Histology: all = serous, mucinous, endometrial and clear cell carcinoma with or without mixed histology, s = serous ovarian cancer, m = mucinous ovarian cancer, e = endometrial ovarian cancer, c = clear cell ovarian cancer

Tissue Type: FFPE = formalin-fixed and paraffin-embedded

Time point: the time point of specimen obtained, 1 = specimens obtained during primary surgery, 2 = specimens obtained from recurrent tumor

Treatment: 1 = platinum-based chemotherapy, 2 taxane-containing chemotherapy.

The number of studies addressing OS, PFS, and TR was 19, 19, and 21 respectively. In addition to the basic characteristics, 6 and 4 studies assessed the impact of ABCB1 on OS [20,23,29,37,45,48] and PFS [20,29,37,45], respectively, adjusted for age, clinical stage, residual disease, histological type and tumor grade by multivariate analysis (Tables 1 and 2). For p-gp intensity, IHC results were appraised by measuring the intensity of reaction and proportion of positive cells. For measurement of ABCB1 gene expression by PCR, most of the studies (8/9) used the median as the cut-point according to the distribution of each cohort. The distributions of ABCB1 genotype frequencies in all 7 studies did not depart from Hardy-Weinberg equilibrium. Most of the studies revealed no correlation between common ABCB1 variants and poor prognosis (6/7).
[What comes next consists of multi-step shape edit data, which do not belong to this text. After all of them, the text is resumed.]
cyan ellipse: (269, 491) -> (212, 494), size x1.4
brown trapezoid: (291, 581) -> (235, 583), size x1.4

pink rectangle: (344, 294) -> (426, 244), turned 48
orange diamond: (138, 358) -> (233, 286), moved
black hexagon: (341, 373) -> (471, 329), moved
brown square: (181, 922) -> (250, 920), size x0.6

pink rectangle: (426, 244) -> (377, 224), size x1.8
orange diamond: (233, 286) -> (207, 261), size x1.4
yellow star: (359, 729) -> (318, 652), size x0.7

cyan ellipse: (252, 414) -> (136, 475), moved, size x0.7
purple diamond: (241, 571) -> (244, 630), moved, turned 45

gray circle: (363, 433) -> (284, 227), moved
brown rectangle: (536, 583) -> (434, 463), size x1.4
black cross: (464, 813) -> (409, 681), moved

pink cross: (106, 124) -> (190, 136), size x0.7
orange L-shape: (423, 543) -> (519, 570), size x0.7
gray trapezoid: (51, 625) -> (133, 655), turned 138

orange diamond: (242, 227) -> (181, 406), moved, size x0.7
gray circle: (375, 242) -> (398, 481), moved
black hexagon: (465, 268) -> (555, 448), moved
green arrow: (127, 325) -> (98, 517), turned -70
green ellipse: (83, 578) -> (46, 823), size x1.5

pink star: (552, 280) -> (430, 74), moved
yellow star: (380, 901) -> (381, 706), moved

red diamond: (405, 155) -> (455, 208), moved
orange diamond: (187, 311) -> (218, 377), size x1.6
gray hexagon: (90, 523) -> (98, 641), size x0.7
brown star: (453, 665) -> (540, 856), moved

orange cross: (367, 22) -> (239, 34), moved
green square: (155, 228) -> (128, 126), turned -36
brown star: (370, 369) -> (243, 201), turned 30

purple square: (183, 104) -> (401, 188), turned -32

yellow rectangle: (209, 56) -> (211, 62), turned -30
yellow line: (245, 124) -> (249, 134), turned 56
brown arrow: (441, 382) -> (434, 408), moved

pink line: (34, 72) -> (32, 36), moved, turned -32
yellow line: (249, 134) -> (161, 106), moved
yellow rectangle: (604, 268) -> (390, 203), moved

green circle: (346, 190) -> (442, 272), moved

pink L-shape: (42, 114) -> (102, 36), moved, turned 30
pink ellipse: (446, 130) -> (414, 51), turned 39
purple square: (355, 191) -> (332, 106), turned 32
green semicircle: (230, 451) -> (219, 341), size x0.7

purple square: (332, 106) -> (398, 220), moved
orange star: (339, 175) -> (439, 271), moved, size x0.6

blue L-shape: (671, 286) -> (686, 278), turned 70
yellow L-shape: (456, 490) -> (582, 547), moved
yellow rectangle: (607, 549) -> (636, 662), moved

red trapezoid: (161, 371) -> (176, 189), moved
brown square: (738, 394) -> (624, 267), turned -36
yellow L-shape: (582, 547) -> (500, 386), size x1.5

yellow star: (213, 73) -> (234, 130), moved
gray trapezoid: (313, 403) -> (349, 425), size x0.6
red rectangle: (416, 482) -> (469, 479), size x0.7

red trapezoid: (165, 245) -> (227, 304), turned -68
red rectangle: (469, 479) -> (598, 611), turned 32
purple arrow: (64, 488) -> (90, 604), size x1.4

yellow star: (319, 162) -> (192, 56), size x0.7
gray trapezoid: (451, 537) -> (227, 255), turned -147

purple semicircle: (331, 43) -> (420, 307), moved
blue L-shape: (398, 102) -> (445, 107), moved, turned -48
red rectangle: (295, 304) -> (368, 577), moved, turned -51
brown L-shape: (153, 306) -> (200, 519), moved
Meta-analysis of relationship between ABCB1 status and OS in EOC

Nineteen studies with 6635 patients were included in the meta-analysis of OS. Fifteen studies with 1140 patients reported the association between high ABCB1 expression and OS. Overall, high ABCB1 expression was correlated with a poor OS (HR, 1.54; 95% CI: 1.25–1.90) in EOC. The effect of ABCB1 expression on OS remained significant in the IHC (HR, 1.63; 95% CI: 1.22–2.19), the PCR (HR, 1.42; 95% CI: 1.08–1.88), the FIGO III-IV (HR, 1.92; 95% CI: 1.20–3.07), the ABCB1 expression in recurrent tumor (HR, 3.09; 95% CI: 1.79–5.34), the platinum-based non-taxane-containing chemotherapy (HR, 2.55; 95% CI: 1.60–4.05), the America (HR, 1.68; 95% CI: 1.16–2.44) and the Europe (HR, 2.55; 95% CI: 1.57–4.13) subgroups. Similarly, when adjusted for residual disease (N = 6), age (N = 4), FIGO stage (N = 4), histological type (N = 2) and tumor grade (N = 1), high ABCB1 expression remained significantly associated with OS (HR, 1.94; 95% CI: 1.52–2.46). However, an inverse correlation was not found in the serous tumor, in the Asia, in the Oceania, in the patients with primary tumors, nor in the taxane-containing chemotherapy subgroups. We found that in the serous subgroup, the correlation between ABCB1 expression and OS became significant after excluding study specifically identifying high-grade serous ovarian cancer (HGSOC) (HR, 1.31; 95% CI: 1.07–1.59). For ABCB1 gene polymorphisms, although rs2235023, rs13237132, rs12334183, rs10264990, and rs4148732 were previously reported to be associated with ovarian cancer outcome, evidences from a study of more than 10000 cases suggested these candidate polymorphisms were not correlated with EOC prognosis [19]. Therefore we only evaluated the impact of rs2032582, rs1128503 and rs1045642 on prognosis. Five studies with 5495 patients reported association between these polymorphisms and OS in EOC [20,21,24,25,54]. No evidence of correlation between ABCB1 gene SNPs and OS was found (HR, 0.99; 95% CI: 0.95–1.02). The heterogeneity between studies in these analyses was acceptable (Figs 24 and Table 3).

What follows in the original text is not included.